Jun 10, 2008 9:43 am US/Pacific
Cookout Season Recipes
'Tis the season for grilling, cookouts, picnics, and barbeques. Yes, you can be a part of this festive outdoor time and do it "well." If you want to be a part of the fun and avoid the excess fat, consider the following healthier meal choices. The following healthier meal choices are delicious and simple to make. They are certain to be a hit from confirmed carnivore to voracious vegetarian.
Kids love hot dogs and adults do too. Try a variety of meatless versions made from soy and spices. If you're thinking soy may be a stretch for you, consider the many chicken, turkey, salmon, and buffalo dogs. Watch for the missing ingredient - no nitrites! Try to find companies using organic, free-range meats. They are delicious and more earth and body-friendly. Grilling can offer a variety of healthy opportunities - fresh fish like salmon, halibut, trout, and prawns. If you like burgers and are looking for something lighter and healthier give buffalo or turkey a go.

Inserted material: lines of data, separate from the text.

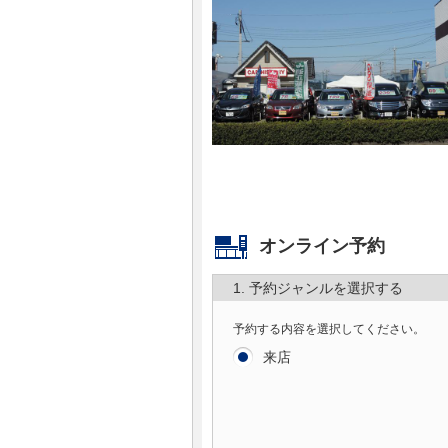
マガジン
車カタログ
自動車ローン
保険
レビュー
オンライン予約
1. 予約ジャンルを選択する
価格相場
予約する内容を選択してください。
教習所
来店
用語集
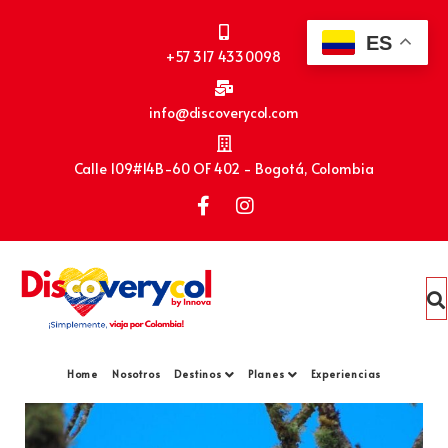
ES
+57 317 4330098
info@discoverycol.com
Calle 109#14B-60 OF 402 - Bogotá, Colombia
Home
Nosotros
Destinos
Planes
Experiencias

If you're even more adventurous, ostrich burgers are light and lean. Don't forget how wonderful grilling vegetables with a little olive oil and garlic can be. Grill lightly and add to any salad or on top of a burger. Also, try to grill over low to medium heat to avoid that burnt charcoal crisp effect. That burnt stuff on your grilled meat can actually be quite harmful to your health.
Cool desserts are a must. Our daughters loves the taste (my wife and I love the ease and health) of organic lemonade "Popsicles." You can buy "Popsicle" forms at just about any grocery store and you can get as creative as you want. Sometimes we'll even make protein smoothie Popsicles - a healthful treat.
We have so many local favorites to choose from, remember all the Farmers Markets around town with fresh vegetables, fruits, and herbs - all grown locally. Support your local farmers or grocery produce section at the same time supporting the health of you and your family.
Recipes
Avocado-Carrot Salad
4 lettuce leaves (red leaf or romaine)
4 carrots, cut into julienne strips or grated
1 medium avocado
½ cup sunflower seeds
Juice of 1 lemon
Dash of sea salt
Pinch of cayenne pepper (optional)
Hijike (soaked in water 6-8 hours)
Tahini sauce dressing
Mash avocado in small bowl, adding lemon, salt and cayenne.
Place lettuce leaves on plate or platter. Spoon ¼ avocado mixture onto lettuce leaves. Cut up Hijike into 1 inch strips and mix with carrots. Spread this on top of the avocado mixture, top with sunflower seeds and optional poppyseed-tahini dressing or dressing of choice
Poppyseed-tahini Dressing
1 cup vegetable or chicken broth
2 cloves garlic, minced
1 cup tahini (roasted or raw)
Juice from 1 lemon
¼ cup plain yogurt (optional)
2 tablespoons poppy seeds
2 tablespoons Bragg's Liquid Aminos or Wheat-free tamari
1 teaspoon flax seed oil
2 tablespoons maple syrup
½ - 1 teaspoon sea salt
Other spice options: pinch cayenne pepper, fresh basil or cilantro, cumin seeds.
Combine all ingredients in blender or whisk until smooth. Store refrigerated in a tightly covered jar.
Grilled Thai Chicken with Coconut Almond-butter sauce Marinade:
3 tablespoons water
2 tablespoons wheat-free tamari
1 tablespoon minced peeled fresh ginger
1 garlic clove, minced
1 1/2 pounds skinless, boneless chicken breast
1 red bell pepper, cut into 1 1/2 inch pieces
Sauce:
1/3 cup light coconut milk
3 tablespoons almond butter
1 tablespoon fresh lime juice
2 teaspoons maple sugar
1/4 cup chopped fresh cilantro
Cooking Spray
4 lime wedges
Combine first 7 ingredients in a zip-top plastic bag; seal and marinate in refrigerator 1 hour, turning bag occasionally. Remove chicken and bell pepper from bag; discard marinade.
To prepare sauce, combine coconut milk, almond butter, lime juice, and sugar in a blender, and process until smooth. Stir in cilantro. Set aside.
Prepare grill. Thread chicken and bell pepper onto each of 4 (12-inch) skewers. Place kebabs on grill rack coated with cooking spray. Grill 8 minutes or until done, turning once. Remove from heat. Drizzle each serving with 1-tablespoon almond sauce. Serve with remaining almond butter sauce and lime wedges. Serves 4.